The Indie RPG Awards
Then there’s the award for, well, indie games. The definition of “indie” is a big vague, but I figure it’s a bit like pornography – I know it when I see it. The Game of the Year is… Kagematsu, also a nominee for the Diana Jones Award. Well, I guess it has to be good, now. Kenneth Hite’s Day After Ragnarok for Savage Worlds got Supplement of the Year. I haven’t really kept an eye on the indie RPG scene, mostly relying on RPG.net to attract my attention when something comes out that I might find interesting. Usually, this translates as “what caused the biggest flamewars this year”, but there is the occasional game that strikes me as actually being interesting to play. This year’s winner of Best Support, Jason Morningstar’s Fiasco, is one. It’s a game about planned crimes that go disastrously wrong, in the spirit of films like Fargo and The Way of the Gun. Advertising a game as recreating Coen Brothers movies is actually a pretty good way to get my attention, and having it win awards is a good way to get me to buy it.
The ENnie Awards
And then there’s the big one, and it’s much like Joseph Browning commented last year – getting nominated is the victory. The winners can be pretty reliably determined, it seems, by asking two questions: Does WotC have a major presence among the nominees? If the answer is “yes”, they win. If the answer is “no”, Paizo Publishing wins. This does not apply to the Best Adventure category, which Paizo wins anyway. The nominees are picked (mostly) for quality, while the winners are determined by publisher loyalty. Paizo is especially skilled at this, while WotC is just big enough that they don’t need to be. It’s the problem with an award like this. It’s pretty much impossible for the voters to be familiar with all the nominees, so they pick the stuff they’re familiar with.
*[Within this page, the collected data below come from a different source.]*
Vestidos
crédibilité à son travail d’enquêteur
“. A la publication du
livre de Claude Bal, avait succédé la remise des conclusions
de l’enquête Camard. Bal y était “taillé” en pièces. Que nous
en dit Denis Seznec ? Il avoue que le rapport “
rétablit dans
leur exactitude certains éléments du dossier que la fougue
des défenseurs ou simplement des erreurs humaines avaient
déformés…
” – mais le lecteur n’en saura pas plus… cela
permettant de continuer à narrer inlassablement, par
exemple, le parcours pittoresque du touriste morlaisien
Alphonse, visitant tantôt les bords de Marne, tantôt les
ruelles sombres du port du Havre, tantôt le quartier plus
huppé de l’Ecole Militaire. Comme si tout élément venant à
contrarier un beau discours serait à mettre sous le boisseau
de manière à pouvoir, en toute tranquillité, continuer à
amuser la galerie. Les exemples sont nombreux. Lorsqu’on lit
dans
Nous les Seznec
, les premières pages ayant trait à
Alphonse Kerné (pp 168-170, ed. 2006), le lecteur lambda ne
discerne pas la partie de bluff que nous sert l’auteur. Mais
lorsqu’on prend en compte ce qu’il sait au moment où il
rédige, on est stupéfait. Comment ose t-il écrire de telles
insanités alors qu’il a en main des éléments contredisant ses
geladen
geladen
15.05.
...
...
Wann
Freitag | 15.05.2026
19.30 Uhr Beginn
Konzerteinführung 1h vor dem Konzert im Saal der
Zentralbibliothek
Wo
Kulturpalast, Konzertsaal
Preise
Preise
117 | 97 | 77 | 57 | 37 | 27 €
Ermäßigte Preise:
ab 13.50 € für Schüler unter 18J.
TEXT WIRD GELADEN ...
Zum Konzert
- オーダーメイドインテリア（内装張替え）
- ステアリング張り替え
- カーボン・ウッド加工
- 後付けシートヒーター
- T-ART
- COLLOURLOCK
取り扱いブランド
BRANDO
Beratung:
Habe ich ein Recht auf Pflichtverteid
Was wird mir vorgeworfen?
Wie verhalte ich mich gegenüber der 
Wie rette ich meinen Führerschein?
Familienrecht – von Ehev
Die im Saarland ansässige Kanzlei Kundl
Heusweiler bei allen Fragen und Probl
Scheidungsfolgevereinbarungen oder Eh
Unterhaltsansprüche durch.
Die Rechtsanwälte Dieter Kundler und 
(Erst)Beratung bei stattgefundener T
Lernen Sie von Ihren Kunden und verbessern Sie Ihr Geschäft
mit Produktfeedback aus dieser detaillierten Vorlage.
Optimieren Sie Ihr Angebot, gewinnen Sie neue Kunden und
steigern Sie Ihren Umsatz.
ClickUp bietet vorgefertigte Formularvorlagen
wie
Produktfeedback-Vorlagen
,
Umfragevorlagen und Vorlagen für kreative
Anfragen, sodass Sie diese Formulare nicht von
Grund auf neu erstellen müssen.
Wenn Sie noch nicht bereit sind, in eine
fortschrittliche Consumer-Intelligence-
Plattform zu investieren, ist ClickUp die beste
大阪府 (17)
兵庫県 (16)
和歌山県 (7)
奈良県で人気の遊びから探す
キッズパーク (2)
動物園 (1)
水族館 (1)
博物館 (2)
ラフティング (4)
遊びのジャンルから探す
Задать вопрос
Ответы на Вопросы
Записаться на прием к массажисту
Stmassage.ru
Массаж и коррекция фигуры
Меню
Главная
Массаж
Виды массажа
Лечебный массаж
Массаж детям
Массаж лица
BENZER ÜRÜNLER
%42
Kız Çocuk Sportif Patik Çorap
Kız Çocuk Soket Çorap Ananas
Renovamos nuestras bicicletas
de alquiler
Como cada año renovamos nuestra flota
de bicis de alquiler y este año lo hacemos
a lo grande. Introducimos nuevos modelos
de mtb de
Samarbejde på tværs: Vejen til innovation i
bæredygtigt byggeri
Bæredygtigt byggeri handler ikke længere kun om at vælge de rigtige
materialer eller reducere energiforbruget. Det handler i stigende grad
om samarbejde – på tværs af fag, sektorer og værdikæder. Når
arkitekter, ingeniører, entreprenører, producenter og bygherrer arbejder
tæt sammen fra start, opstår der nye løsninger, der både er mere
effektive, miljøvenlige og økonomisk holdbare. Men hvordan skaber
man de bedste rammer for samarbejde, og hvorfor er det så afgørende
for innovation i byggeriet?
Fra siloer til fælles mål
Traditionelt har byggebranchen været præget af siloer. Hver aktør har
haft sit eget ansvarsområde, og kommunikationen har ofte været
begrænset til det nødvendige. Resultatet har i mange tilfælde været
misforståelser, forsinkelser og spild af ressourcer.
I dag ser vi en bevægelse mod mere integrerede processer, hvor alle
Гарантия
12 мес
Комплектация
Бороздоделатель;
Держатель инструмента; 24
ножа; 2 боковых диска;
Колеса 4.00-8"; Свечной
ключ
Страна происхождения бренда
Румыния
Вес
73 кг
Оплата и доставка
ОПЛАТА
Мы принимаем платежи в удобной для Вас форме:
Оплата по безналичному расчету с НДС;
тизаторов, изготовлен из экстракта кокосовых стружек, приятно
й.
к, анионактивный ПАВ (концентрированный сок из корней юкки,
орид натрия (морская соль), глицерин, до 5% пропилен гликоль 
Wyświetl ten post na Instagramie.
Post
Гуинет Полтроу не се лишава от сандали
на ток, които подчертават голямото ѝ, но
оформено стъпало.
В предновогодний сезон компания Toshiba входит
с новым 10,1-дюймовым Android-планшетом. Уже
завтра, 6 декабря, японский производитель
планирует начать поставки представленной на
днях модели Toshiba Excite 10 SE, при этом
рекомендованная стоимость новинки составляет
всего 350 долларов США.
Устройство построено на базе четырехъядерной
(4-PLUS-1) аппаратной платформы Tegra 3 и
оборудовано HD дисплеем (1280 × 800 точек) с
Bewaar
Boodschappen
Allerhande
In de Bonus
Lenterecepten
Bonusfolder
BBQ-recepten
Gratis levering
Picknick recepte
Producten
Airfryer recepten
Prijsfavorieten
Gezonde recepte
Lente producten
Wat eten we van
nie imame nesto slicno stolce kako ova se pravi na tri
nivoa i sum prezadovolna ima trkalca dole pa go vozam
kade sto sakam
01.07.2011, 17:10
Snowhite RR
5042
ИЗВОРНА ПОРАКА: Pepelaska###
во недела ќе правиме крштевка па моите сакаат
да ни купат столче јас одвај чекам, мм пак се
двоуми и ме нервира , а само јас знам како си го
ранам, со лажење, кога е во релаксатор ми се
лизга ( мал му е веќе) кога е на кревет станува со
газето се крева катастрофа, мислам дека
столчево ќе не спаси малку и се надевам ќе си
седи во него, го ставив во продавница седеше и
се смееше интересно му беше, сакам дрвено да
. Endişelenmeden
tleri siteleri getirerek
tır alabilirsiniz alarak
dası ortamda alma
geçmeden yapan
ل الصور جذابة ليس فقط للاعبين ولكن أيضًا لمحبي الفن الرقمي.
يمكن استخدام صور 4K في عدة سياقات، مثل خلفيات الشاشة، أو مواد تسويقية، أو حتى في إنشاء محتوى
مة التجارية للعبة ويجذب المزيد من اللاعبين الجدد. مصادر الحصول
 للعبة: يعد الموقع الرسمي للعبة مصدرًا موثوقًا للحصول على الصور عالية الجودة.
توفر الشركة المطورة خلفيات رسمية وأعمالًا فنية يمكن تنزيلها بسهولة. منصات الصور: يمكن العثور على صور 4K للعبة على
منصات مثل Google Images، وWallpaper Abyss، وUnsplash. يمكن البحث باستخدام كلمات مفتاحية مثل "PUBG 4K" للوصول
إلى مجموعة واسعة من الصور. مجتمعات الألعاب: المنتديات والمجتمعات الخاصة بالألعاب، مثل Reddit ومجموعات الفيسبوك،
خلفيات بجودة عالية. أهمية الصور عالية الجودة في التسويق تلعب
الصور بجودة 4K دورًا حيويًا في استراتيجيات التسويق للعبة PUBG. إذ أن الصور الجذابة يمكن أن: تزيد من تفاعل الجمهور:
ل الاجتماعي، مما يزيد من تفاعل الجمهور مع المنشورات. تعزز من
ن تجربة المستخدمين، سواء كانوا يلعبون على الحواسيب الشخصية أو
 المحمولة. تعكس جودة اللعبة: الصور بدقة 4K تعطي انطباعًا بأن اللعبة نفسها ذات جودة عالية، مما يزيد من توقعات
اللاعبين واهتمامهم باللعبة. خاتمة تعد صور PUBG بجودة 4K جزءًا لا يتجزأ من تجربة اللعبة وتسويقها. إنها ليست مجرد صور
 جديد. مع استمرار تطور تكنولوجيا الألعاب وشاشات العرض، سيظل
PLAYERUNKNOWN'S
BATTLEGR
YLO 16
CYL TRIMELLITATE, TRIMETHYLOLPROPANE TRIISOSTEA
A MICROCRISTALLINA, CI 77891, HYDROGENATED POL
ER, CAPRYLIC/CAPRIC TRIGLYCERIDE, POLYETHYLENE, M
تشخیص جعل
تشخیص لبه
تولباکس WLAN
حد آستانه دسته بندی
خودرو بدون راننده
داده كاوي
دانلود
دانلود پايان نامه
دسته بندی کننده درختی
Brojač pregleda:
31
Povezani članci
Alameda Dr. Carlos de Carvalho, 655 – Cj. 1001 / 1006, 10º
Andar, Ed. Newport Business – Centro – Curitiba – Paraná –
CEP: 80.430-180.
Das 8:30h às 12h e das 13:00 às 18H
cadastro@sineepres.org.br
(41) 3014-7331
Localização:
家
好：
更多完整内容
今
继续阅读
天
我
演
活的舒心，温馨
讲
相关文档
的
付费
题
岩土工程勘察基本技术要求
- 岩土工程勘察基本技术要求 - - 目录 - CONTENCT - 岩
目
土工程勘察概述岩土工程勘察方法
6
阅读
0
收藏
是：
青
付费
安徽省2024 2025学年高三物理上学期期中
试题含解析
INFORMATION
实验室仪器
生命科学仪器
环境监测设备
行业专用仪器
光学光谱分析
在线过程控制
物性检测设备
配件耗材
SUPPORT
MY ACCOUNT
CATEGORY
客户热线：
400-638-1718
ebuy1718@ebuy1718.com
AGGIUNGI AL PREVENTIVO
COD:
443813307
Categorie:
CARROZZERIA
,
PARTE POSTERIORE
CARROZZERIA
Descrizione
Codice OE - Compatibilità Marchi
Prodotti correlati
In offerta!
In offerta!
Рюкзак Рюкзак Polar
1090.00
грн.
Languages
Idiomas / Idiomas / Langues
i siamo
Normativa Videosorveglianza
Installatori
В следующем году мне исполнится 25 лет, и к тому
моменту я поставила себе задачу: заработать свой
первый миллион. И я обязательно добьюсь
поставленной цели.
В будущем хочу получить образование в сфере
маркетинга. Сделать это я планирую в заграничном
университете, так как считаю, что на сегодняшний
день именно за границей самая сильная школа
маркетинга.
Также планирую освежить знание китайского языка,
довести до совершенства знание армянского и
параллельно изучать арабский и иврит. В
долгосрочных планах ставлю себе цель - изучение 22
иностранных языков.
I mean, I like Paizo and all, but this is getting ever so slightly ridiculous. Let’s compare with my nominations post from last month. Annoyingly, the ENnies haven’t yet got their website updated, either, but there is no shortage of lists of winners, thanks to the intrepid bloggers present at Gen Con.
For the art awards, my picks for best cover art were reversed, in that Eclipse Phase got silver and Pathfinder Bestiary got an unsurprising gold. I voted Rogue Trader for silver in interior art, but it went to Shadowrun 20th Anniversary Edition. In cartography, Pathfinder City Map Folio won and Aces & Eights: Judas Crossing came second. Interestingly, WotC’s Revenge of the Giants didn’t even place. I think there needs to be a critical mass of nominated products before the publisher loyalty thing starts to really affect the final standings.
No great surprises anywhere, though I’m slightly disappointed that Rogue Trader didn’t win Best Production Values, since the book is clearly put together better than Pathfinder RPG. Not that PFRPG is in any way shabby work, but FFG just dominates in that area. Would’ve been nifty to see The Grinding Gear win something for Best Adventure, but Raggi just doesn’t have enough name recognition yet.
Interestingly, Jeramy Ware’s Judge’s Pick Award went to Fiasco, and Day After Ragnarok won gold for Best Setting.